Cannes’da ‘Fahrenheit 9/11’ ile Altın Palmiye Ödülü, Oscarlarda ‘Bowling for Columbine’ ile En iyi Belgesel Ödülü kazanan, Amerikan sinemasının yaramaz çocuğu Michael Moore boş durmuyor. En son filminde ‘Şimdi Nereyi İşgal Edelim? / Where To İnvade Next?’ diye soruyor.

Moore’un hınzır ve agresif tavrını sevenleri ihya edecek film, ABD’nin Avrupa’yı işgal senaryosunu emsalsiz mizahı ile ele alıyor.

Mayıs 2015’te Cannes’da izlediğim ‘Ben Ingrid / Jag Ar Ingrid’ sinema tarihinin efsane aktrisi, İsveçli İngrid Bergman’ı anlatıyor.

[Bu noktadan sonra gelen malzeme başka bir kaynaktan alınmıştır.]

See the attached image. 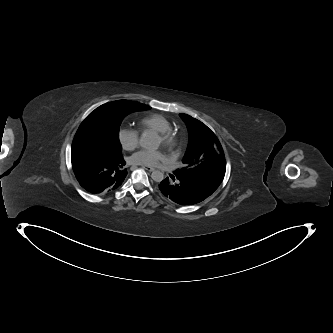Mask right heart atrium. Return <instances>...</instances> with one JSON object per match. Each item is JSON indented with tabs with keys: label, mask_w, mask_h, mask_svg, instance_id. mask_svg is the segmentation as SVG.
<instances>
[{
	"label": "right heart atrium",
	"mask_w": 333,
	"mask_h": 333,
	"mask_svg": "<svg viewBox=\"0 0 333 333\" xmlns=\"http://www.w3.org/2000/svg\"><path fill=\"white\" fill-rule=\"evenodd\" d=\"M118 139L122 148L126 151H133L139 146V132L132 127H121L118 132Z\"/></svg>",
	"instance_id": "d8ad5b80"
}]
</instances>
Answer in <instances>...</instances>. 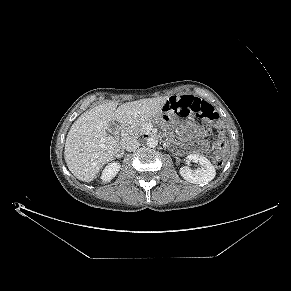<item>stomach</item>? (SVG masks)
Instances as JSON below:
<instances>
[{"instance_id": "stomach-1", "label": "stomach", "mask_w": 291, "mask_h": 291, "mask_svg": "<svg viewBox=\"0 0 291 291\" xmlns=\"http://www.w3.org/2000/svg\"><path fill=\"white\" fill-rule=\"evenodd\" d=\"M172 116L169 113H160L155 116L152 121L159 124H165L166 122L170 121Z\"/></svg>"}]
</instances>
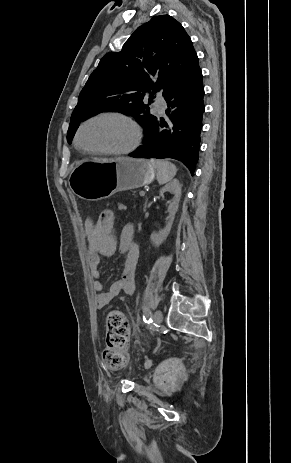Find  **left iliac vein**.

Film Cannes’da Altın Göz Mansiyonunu aldı.

Cannes 2015 festivalinin afişinde yer alan İngrid Bergman, emsalsiz tebessümü ile etrafı aydınlatıyordu.

İki ünlü yönetmen, Noah Baumbach ile Jake Paltrow, iki saatlik belgeselleri ‘De Palma’da, adı kült yönetmene çıkan Brian de Palma (aralarında ‘Scarface’, ‘The Untouchables’, ‘Femme Fatale’in da olduğu) kariyerinin 25 filmini yorumluyor. Sinefiller için sürükleyici bir belgesel.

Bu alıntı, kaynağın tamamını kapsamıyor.